***** Supplied data

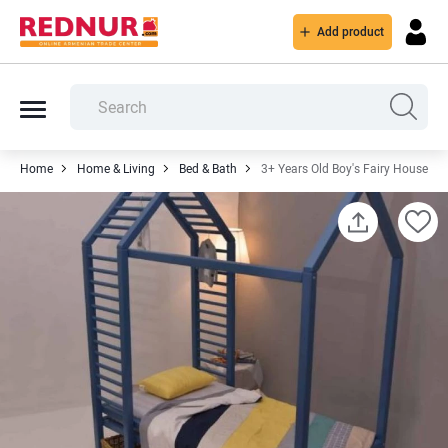
Add product
Home
Home & Living
Bed & Bath
3+ Years Old Boy's Fairy House Be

**********

Could you repeat each line above exactly as written? Omit the pictures.

Add product
Home
Home & Living
Bed & Bath
3+ Years Old Boy's Fairy House Be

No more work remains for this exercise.